The Book of Devarim, Deuteronomy, covers the last month or so of Moses’ life, and consists of his speeches to B’nai Yisrael as they prepare to enter the promised land. Here, Moses is, at the same time, speaking to both the individual “you,” and the “y’all,” or “yous guys,” meaning the entire community. It’s not the first time we see this in the Torah, and to me it makes an important statement about the responsibilities of individuals and communities. Plus, it’s a lot easier to get the attention of one person than an entire group.

The entire community is being told–in detail–how they will be Divinely blessed if they observe God’s commandments and cursed if they don’t. However, it’s up to each person to not only internalize this knowledge, but to decide how each will act. How one person understands something may be different than the person standing next to them. We each “see” things through our own unique lenses, even though we’re all looking at the same thing.

How do you see/view/look at things differently from others? Do you see curses as blessings in disguise?

The new month of Elul, the month of introspection that leads up to Rosh Hashanah, begins after Shabbat. What do you see moving forward?

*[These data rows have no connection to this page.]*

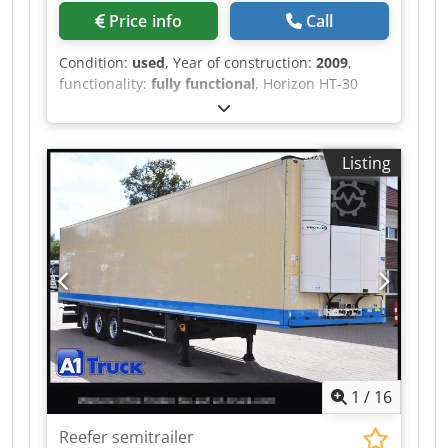
Price info
Call
Condition:
used
, Year of construction:
2009
,
functionality:
fully functional
, Horizon HT-30
(2009) – USED Type: Three-side Trimmer
Language: Japanese Total Counter: 1743573
Technical Specifications • Untrimmed Book Size
Listing
(Max./Min.): 320 × 235 mm / 200 × 134 mm •
Finished Book Size (Max./Min.): 305 × 230 mm /
200 × 134 mm – Minimum finished size with
the optional cutting table (cutting module): 148 ×
134 mm • Trimming Width: 2.0 – 99.9 mm • Trim
Thickness: Max. 51 mm • Book Stack Height: Max.
300 mm • Production Speed: – Up to 440
books/hour (25 mm thick, 2 books stacked) –
Up to 500 books/hour (10 mm thick, 5 books
stacked) • Power Requirement: 3-Phase 200 V,
50/60 Hz Dkjdpoztlyyjfx Abqor
1
/
16
Reefer semitrailer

Shabbat Shalom and Hodesh tov!





  1. John Finley

    Hi Susan. Ah, blessings/curses. I’ve found most things to be double-edged swords. Even the relative miracles of technology leave much to be desired. This marvel of a computer, on which I type this, distresses me at times. When I go nearly anywhere, people staring into screens, seemingly oblivious to their fellows. Selfies! Don’t people ever just enjoy the moment anymore? As we receive too much, too fast, the wonder in it never lasts. I use and abuse Facebook, but I’ve never had even the mildest urge to photograph my dinner. Do these things make me too judgmental? “Asking for a friend.” LOL Ciao and Shalom!

    • susan-adm1n

      All good thoughts, John. And I rarely photograph my dinner, but there was the time that the arrangement on the dish looked like Jonah and the whale!